2.5 Population genomics, clustering and phylogeographic analyses
Based on SNPs datasets, observed heterozygosity (Ho) and allele richness (Ar) were calculated with R package hierfstat (Goudet, 2005). Expected heterozygosity (He), global differentiation estimates (Gst) and pairwise Fst estimates between populations were calculated usingmmod and Adegenet (Jombart, 2008) packages available in R (www.r-project.org). Populations were defined by sampling location and host plant collection site; however, samples from Argentina, Australia and Paraguay were pooled due to low sample size after SNPs filtering, and also because Australian mealybugs have been shown to be part of the same clade with mealybugs from Argentina feeding on Cactaceae (Poveda-Martínez et al., 2019). To assess population structure, we employed two approaches. First, we used sNMF (Frichot, Mathieu, Trouillon, Bouchard, & François, 2014) as implemented in R using the LEA package (Frichot & François, 2015) to assign samples to genetic clusters. sNMF estimates individual ancestry coefficients utilizing the same likelihood model underlying structure (Pritchard, Stephens, & Donnelly, 2000) and admixture (Alexander, Novembre, & Lange, 2009), but uses nonnegative matrix factorization and least squares optimization to accommodate genome scale datasets. Ancestry coefficients were calculated by sNMF for K values ranging from 1 to 10, with 100 repetitions for each value of K , and the optimal K value was assessed using the cross-entropy criterion based on the prediction of masked genotypes to evaluate the error of ancestry estimation. The second approach used to assess population structure was a discriminant analysis of principal components DAPC (Jombart, Devillard, & Balloux, 2010) as implemented in R inadegenet package, using K means clustering to identify the optimal number of clusters for K values ranging from 1 to 10, and estimating individual admixture coefficients. We then calculated Bayesian information criterion scores (BIC) to identify the K value with the best fit. Additional pairwise Fst estimates between groups identified in prior clustering analyses were performed using the SNPs dataset (142 individuals, 1,707 SNPs).

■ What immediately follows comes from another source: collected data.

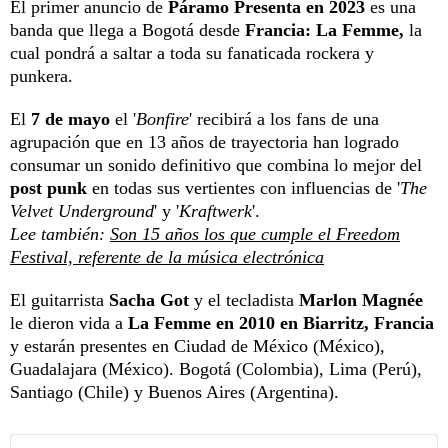
El primer anuncio de
Páramo Presenta en 2023
es una
banda que llega a Bogotá desde
Francia: La Femme,
la
cual pondrá a saltar a toda su fanaticada rockera y
punkera.
El
7 de mayo
el '
Bonfire
' recibirá a los fans de una
agrupación que en 13 años de trayectoria han logrado
consumar un sonido definitivo que combina lo mejor del
post punk
en todas sus vertientes con influencias de '
The
Velvet Underground
' y '
Kraftwerk
'.
Lee también:
Son 15 años los que cumple el Freedom
Festival, referente de la música electrónica
El guitarrista
Sacha Got
y el tecladista
Marlon Magnée
le dieron vida a
La Femme en 2010 en Biarritz, Francia
y estarán presentes en Ciudad de México (México),
Guadalajara (México). Bogotá (Colombia), Lima (Perú),
Santiago (Chile) y Buenos Aires (Argentina).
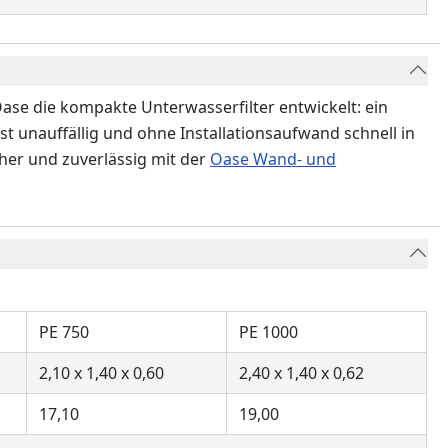
Oase die kompakte Unterwasserfilter entwickelt: ein
t unauffällig und ohne Installationsaufwand schnell in
her und zuverlässig mit der
Oase Wand- und
PE 750
PE 1000
2,10 x 1,40 x 0,60
2,40 x 1,40 x 0,62
17,10
19,00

Mitochondrial DNA sequences were aligned using Clustal W implemented in MEGA v7 (Kumar, Stecher, & Tamura, 2016) and used to build a haplotype Network using Median Joining algorithm (Bandelt, Forster, & Röhl, 1999) implemented in PopArt v1.7.1 (Leigh & Bryant, 2015). Additionally, we calculated nucleotide diversity (π), haplotype diversity (Hd) and number of haplotypes (H). Pairwise Fst estimates between populations (as defined earlier) were calculated using DNAsp v6 (Rozas et al., 2017).